Fr. Berard Creed OFM Cap. (centre) with Fr. Anthony Boran OFM Cap. (left) and Fr. Capistran Singleton OFM Cap. (right), and religious sisters (Franciscan Missionaries of the Divine Motherhood) in Sesheke, Zambia.
Capuchin friars receiving their missionary crosses in the Church Street Friary, Dublin, before their departure for the African mission in 1943. The friars are (back, from left to right), Br. Xavier Cox OFM Cap., Fr. Eustace Burke OFM Cap., Fr. Capistran Singleton OFM Cap., and (front, from left to right), Br. Andrew O’Shea OFM Cap., Fr. Terence Anglin OFM Cap. and Br. Fergus Buckley OFM Cap.
Fr. Christopher Crowley OFM Cap., (right), Fr. Timothy Phelim O’Shea OFM Cap. (seated), Fr. Fintan Roche OFM Cap. (second from left), and Fr. Seraphin Nesdale OFM Cap. (first on left) in Barotseland, Northern Rhodesia. The annotation on the reverse notes that the original image was taken from an album belonging to Fr. Terence Anglin OFM Cap. On the reverse was written: ‘I think this is not a bad piece of architecture for a school master’s son’.

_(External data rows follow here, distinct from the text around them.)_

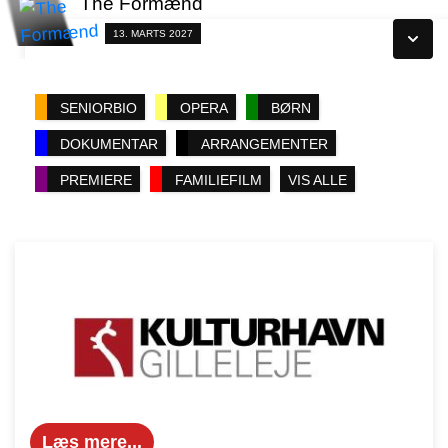
The Formænd
Se alle dage
Fra 13.03.2027
13. MARTS 2027
Læs mere
Se alle dage
SENIORBIO
OPERA
BØRN
Læs mere
DOKUMENTAR
ARRANGEMENTER
PREMIERE
FAMILIEFILM
VIS ALLE
Læs mere...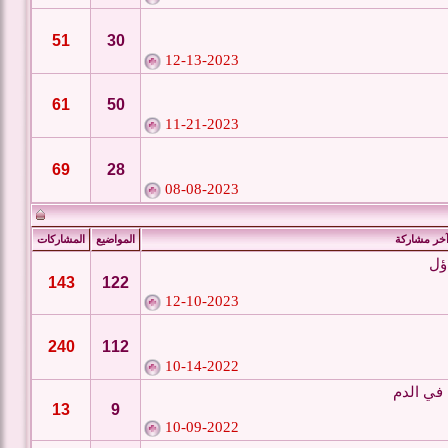
51
30
12-13-2023
61
50
11-21-2023
69
28
08-08-2023
خر مشاركة
المواضيع
المشاركات
ؤل
143
122
12-10-2023
240
112
10-14-2022
في الدم
13
9
10-09-2022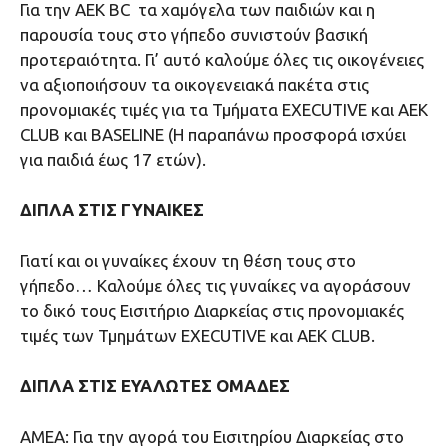
Για την ΑΕΚ BC τα χαμόγελα των παιδιών και η
παρουσία τους στο γήπεδο συνιστούν βασική
προτεραιότητα. Γι’ αυτό καλούμε όλες τις οικογένειες
να αξιοποιήσουν τα οικογενειακά πακέτα στις
προνομιακές τιμές για τα Τμήματα EXECUTIVE και AEK
CLUB και BASELINE (Η παραπάνω προσφορά ισχύει
για παιδιά έως 17 ετών).
ΔΙΠΛΑ ΣΤΙΣ ΓΥΝΑΙΚΕΣ
Γιατί και οι γυναίκες έχουν τη θέση τους στο
γήπεδο… Καλούμε όλες τις γυναίκες να αγοράσουν
το δικό τους Εισιτήριο Διαρκείας στις προνομιακές
τιμές των Τμημάτων EXECUTIVE και AEK CLUB.
ΔΙΠΛΑ ΣΤΙΣ ΕΥΑΛΩΤΕΣ ΟΜΑΔΕΣ
ΑΜΕΑ: Για την αγορά του Εισιτηρίου Διαρκείας στο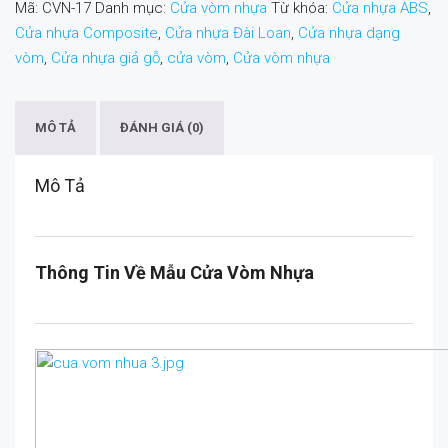
Mã:
CVN-17
Danh mục:
Cửa vòm nhựa
Từ khóa:
Cửa nhựa ABS
,
Cửa nhựa Composite
,
Cửa nhựa Đài Loan
,
Cửa nhựa dạng
vòm
,
Cửa nhựa giả gỗ
,
cửa vòm
,
Cửa vòm nhựa
MÔ TẢ
ĐÁNH GIÁ (0)
Mô Tả
Thông Tin Về Mẫu Cửa Vòm Nhựa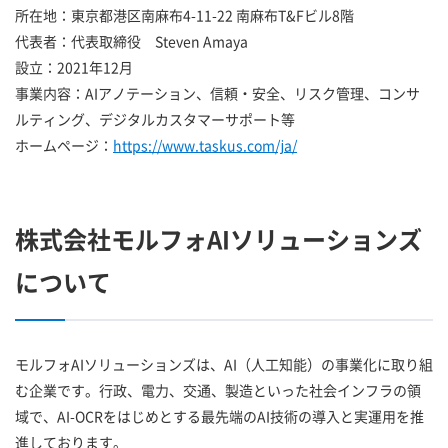
所在地：東京都港区南麻布4-11-22 南麻布T&Fビル8階
代表者：代表取締役 Steven Amaya
設立：2021年12月
事業内容：AIアノテーション、信頼・安全、リスク管理、コンサ
ルティング、デジタルカスタマーサポート等
ホームページ：
https://www.taskus.com/ja/
株式会社モルフォAIソリューションズ
について
モルフォAIソリューションズは、AI（人工知能）の事業化に取り組
む企業です。行政、電力、交通、製造といった社会インフラの領
域で、AI-OCRをはじめとする最先端のAI技術の導入と実運用を推
進しております。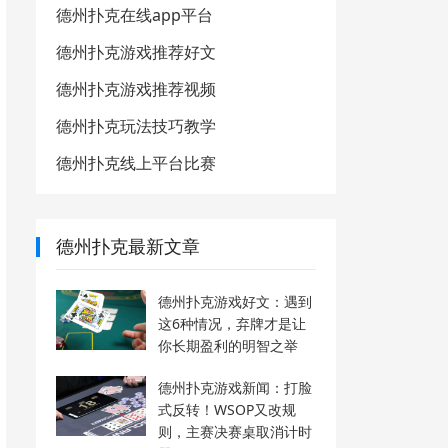
德州扑克在线app平台
德州扑克游戏推荐好文
德州扑克游戏推荐视频
德州扑克玩法技巧教学
德州扑克线上平台比赛
德州扑克最新文章
德州扑克游戏好文：遇到
这6种情况，弃牌才是让
你长期盈利的明智之举
德州扑克游戏新闻：打脸
式反转！WSOP又改规
则，主赛决赛桌取消计时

A view of the Loanja mission station, Barotseland. An annotation on the reverse reads 'Back view of the Loanja Station with little oratory in foreground. They were just clearing the brush and scrub away when this was taken'.
The first mission station at Loanja, Barotseland. An annotation on the reverse of the print reads ‘cleared and built in virgin bush. Fr. Timothy Phelim O’Shea OFM Cap. in the foreground / Our habit this was'.
The exterior of St. Bonaventure's Capuchin Hostel, Victoria Cross, Cork. Construction work on the near-complete Cork County Hall on Carrigrohane Road is visible in the background. Completed in 1968 and designed by Cork county architect, Patrick McSweeney, the 16-storey building was some 64.3 metres high, and supplanted Dublin’s Liberty Hall as the country’s tallest building. It has since been superseded as the Republic’s tallest structure by the 17-storey (68 metre) high Elysian building also located in Cork.